Under Article 5 of the NATO treaty, an attack on any of its 30 members is considered an attack on all – and, in 2019, it was decided that cyberattacks could trigger this article.
“We have designated cyberspace a domain in which NATO will operate and defend itself as effectively as it does in the air, on land, and at sea,” said NATO secretary-general Jens Stoltenberg.
“This means we will deter and defend against any aggression towards allies, whether it takes place in the physical world or the virtual one.”
There is, however, no definition of how serious such cyberattacks would have to be in order to merit retaliation – and in theory, a cyberattack could legitimately be responded to with physical force. There are, clearly, big questions around proportionality.
Quite surely, NATO has been reluctant to fully join the ongoing warfare so far – refusing to close the sky over Ukraine in fears of provoking the aggressor and entering a full-scale war. And it is unlikely that a significant cyberattack on Ukraine would trigger a military response from them.
There’s also the thorny issue of attribution. In cyberwars, pointing evidence to a certain country is often hard to collect – regardless of how certain you are.

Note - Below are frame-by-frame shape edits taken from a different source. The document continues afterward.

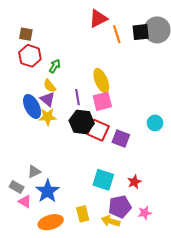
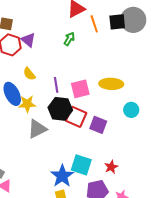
green arrow: (55, 66) -> (69, 39), moved
yellow ellipse: (101, 81) -> (111, 84), moved, turned -65
purple triangle: (48, 99) -> (28, 40), moved
gray triangle: (34, 172) -> (37, 129), moved, size x1.5
blue star: (48, 191) -> (62, 176), moved

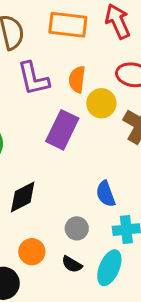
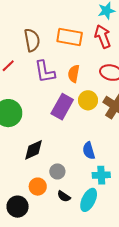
yellow circle: (101, 103) -> (88, 100), moved
gray circle: (77, 228) -> (57, 171), moved

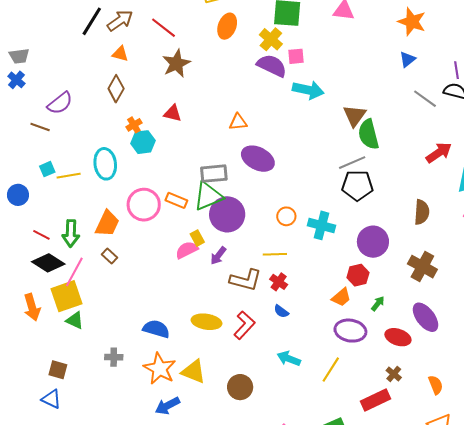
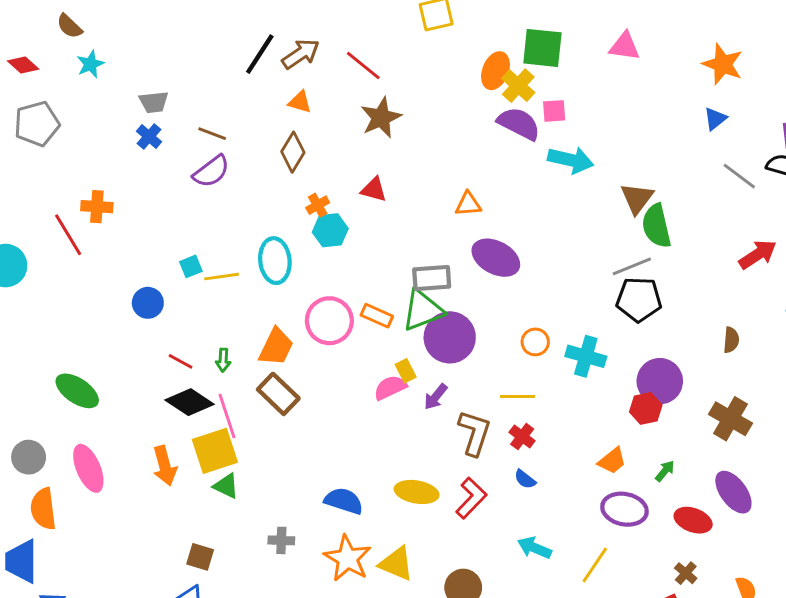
orange ellipse: (227, 26) -> (495, 71), moved
brown line: (40, 127) -> (212, 134), moved
brown semicircle: (422, 212) -> (731, 340), size x0.7
green arrow: (71, 233) -> (223, 360), size x0.6
brown rectangle: (109, 256) -> (278, 394), size x1.8
pink line: (74, 272) -> (227, 416), turned -48
red hexagon: (358, 275) -> (646, 408), moved
brown L-shape: (246, 280) -> (474, 433), turned -88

“Attackers are well versed in hiding their tracks, some much more than others. The process of laying false flags for defenders and investigators makes this harder again and, as a result, takes time and talent which is in short supply,” says Jason Steer, principal security strategist at security firm Recorded Future.
“Net result – attribution is not going to be possible in many cases, which leads to unclear conclusions in investigations at strategic levels.”
Issues like these will make it very difficult for governments to respond to cyberattacks without being accused of picking the wrong target.
“We should prepare without succumbing to paranoia,” says Joyce, “and remain mindful that, when it comes to cyberattacks, the bang is often worse than the blast.”